Affordable housing, low wages and migration by city dwellers are issues blighting the UK's rural communities, a report has said.
People living in the countryside have been sharing their experiences of rural life.
MARCUS CONRAD, 36, CARRICK, TRURO
I recently retrained as a teacher and will start my first job at a primary school in Kerrier, Cornwall in September.
I currently live with my parents in Carrick, where I'm registered on an affordable housing association scheme. I've been registered for four years.
It would take about an hour to get to work from where I live at the moment. The price of fuel at the moment would mean it would cost a lot for me to drive in to work every day. That would be expensive for me and bad for the environment.
All of the housing around here is out of my price range. A lot of people, some from London, seem to be buying second homes which has pushed the price up.
There are fewer jobs in rural areas, whereas in a city there are about 30 schools to choose from.
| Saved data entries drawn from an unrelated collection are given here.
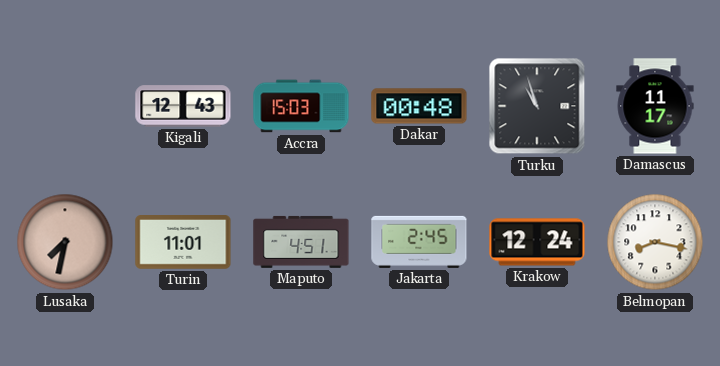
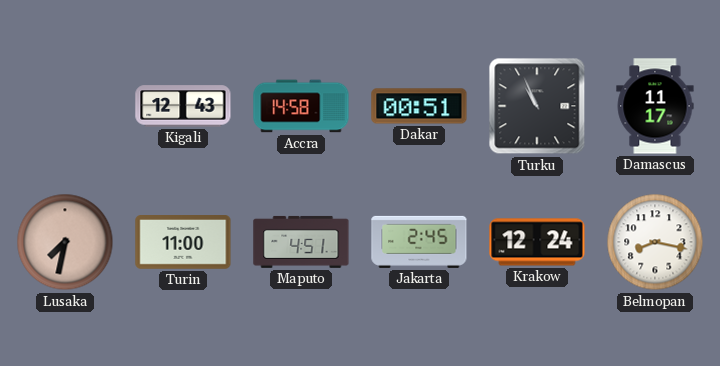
Accra: 15:03 -> 14:58
Dakar: 00:48 -> 00:51
Turku: 10:57 -> 10:56
Turin: 11:01 -> 11:00
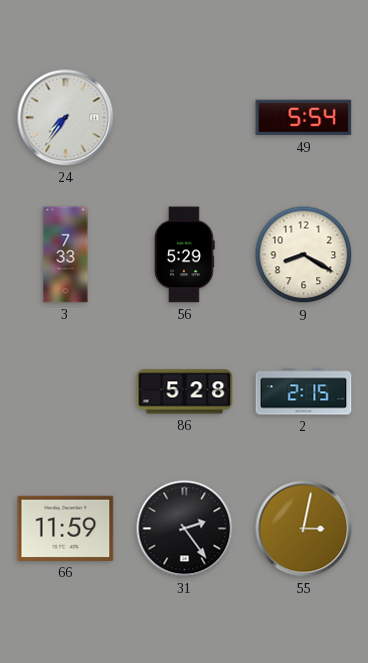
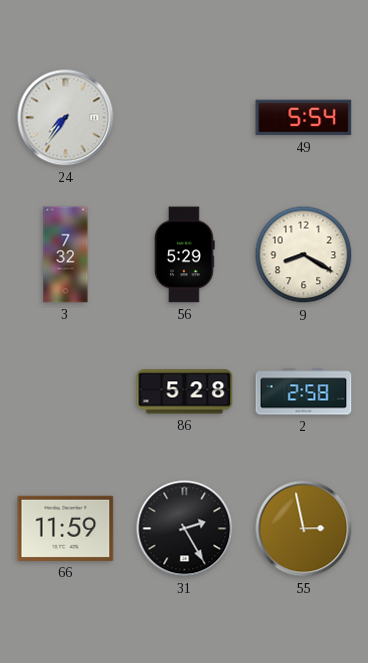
3: 7:33 -> 7:32
2: 2:15 -> 2:58
31: 2:24 -> 2:25
55: 3:02 -> 2:58
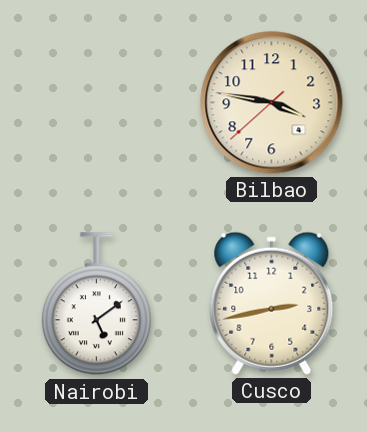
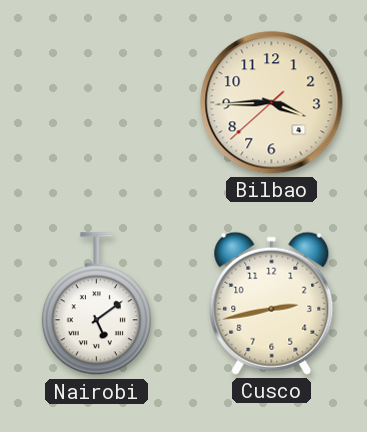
Bilbao: 3:46 -> 3:44
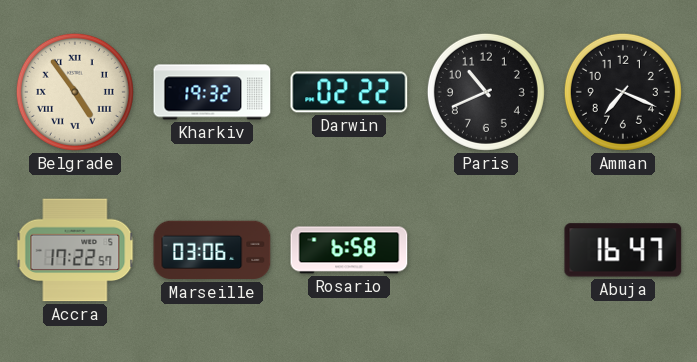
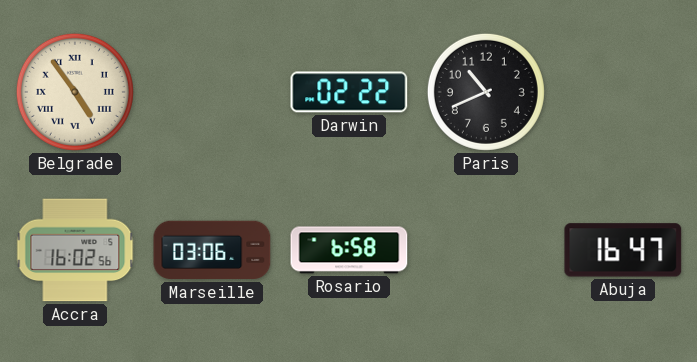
Kharkiv: 19:32 -> none
Amman: 7:19 -> none
Accra: 17:22 -> 16:02
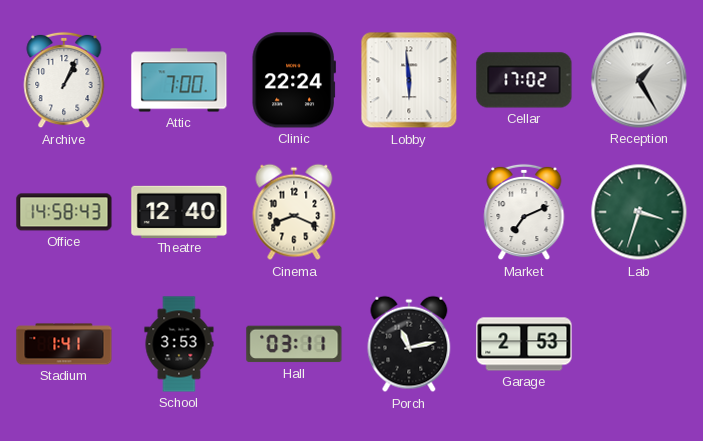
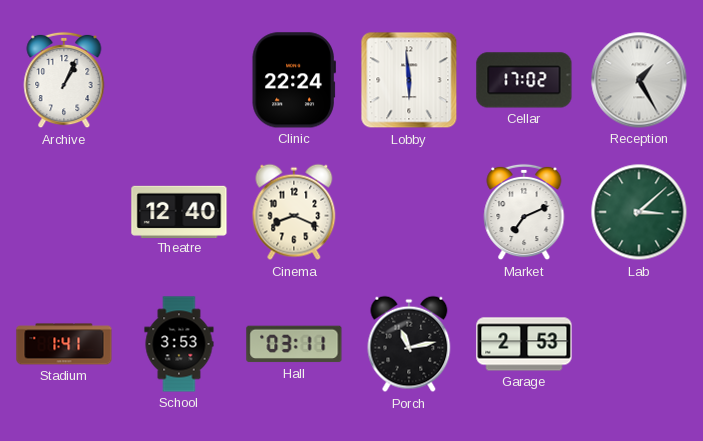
Attic: 7:00 -> none
Office: 14:58 -> none
Lab: 3:33 -> 3:08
In Cornwall the schools are more spread out.
Most people I know are multi-skilled. They have a couple of jobs - someone might lecture and do freelance work, for example. It's harder to survive.
LINDA BREMNER, AYLMERTON, NORFOLK
I work part-time in a local supermarket. I'm 60-years-old but have to work part-time just to pay the bills. I work 28 hours a week. I can't afford to retire completely yet. My partner, who is the same age, works between 16 and 20 hours a week.
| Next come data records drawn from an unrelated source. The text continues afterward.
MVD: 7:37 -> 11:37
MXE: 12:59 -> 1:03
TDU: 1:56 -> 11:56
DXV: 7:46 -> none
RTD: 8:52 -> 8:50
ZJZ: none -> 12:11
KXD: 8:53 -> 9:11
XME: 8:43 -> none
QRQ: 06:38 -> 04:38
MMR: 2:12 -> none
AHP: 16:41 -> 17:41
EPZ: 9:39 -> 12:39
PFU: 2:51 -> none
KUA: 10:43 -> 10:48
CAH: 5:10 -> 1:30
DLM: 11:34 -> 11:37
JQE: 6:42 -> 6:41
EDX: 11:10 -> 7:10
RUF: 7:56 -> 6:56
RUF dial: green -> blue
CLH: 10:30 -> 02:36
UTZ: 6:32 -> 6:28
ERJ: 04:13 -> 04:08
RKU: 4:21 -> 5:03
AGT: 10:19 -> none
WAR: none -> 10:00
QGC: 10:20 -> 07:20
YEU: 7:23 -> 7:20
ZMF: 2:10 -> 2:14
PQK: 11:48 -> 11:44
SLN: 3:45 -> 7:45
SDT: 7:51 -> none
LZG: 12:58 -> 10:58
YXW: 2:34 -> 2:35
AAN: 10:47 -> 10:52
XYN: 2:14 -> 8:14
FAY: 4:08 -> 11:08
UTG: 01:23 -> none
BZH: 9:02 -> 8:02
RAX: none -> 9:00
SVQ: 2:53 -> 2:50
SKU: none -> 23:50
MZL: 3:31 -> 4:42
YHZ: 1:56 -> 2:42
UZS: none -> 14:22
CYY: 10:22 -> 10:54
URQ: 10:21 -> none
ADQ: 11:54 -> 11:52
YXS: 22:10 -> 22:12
I still have to work, otherwise I couldn't afford to live.
All the jobs in the area are minimum wage. If you went to the nearest city, Norwich, you'd get more, but it would take time to get there as it's about 20 miles away. And it costs to get there - you have to drive because there are no bus services here.
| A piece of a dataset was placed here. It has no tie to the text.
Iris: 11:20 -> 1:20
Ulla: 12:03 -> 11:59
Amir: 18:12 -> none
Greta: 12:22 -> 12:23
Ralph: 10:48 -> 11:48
You need to have a car because otherwise you wouldn't go anywhere. My partner and I both need a car to get to work.
I have lived here for seven years. I'll probably have to work until I'm 65, and then maybe we will sell our house and go somewhere smaller.
It's lovely here - it's safe and there is a low crime rate. But you pay for these benefits.
CLIFF BLAKEN, 70, CHEPSTOW
My wife and I live in a three-bedroom house which I've lived in since 1961.
We're finding it more and more difficult to pay the bills. However, each month our bills are paid and we aren't going into debt.
We keep the cost down by doing little things, like closing the doors and shutting the heating down wherever possible.
I have been declared epileptic, so I've had to give up driving which has been a blessing in disguise because we couldn't have afforded the cost of fuel as it stands at the moment.
We'd like to live in a bungalow, but we couldn't afford to go anywhere. All the bungalows around here are too expensive.
I bought my house for £2,000 and it has been valued at about £175,000, but once you include the arrangement fees and legal costs we couldn't afford to buy another place.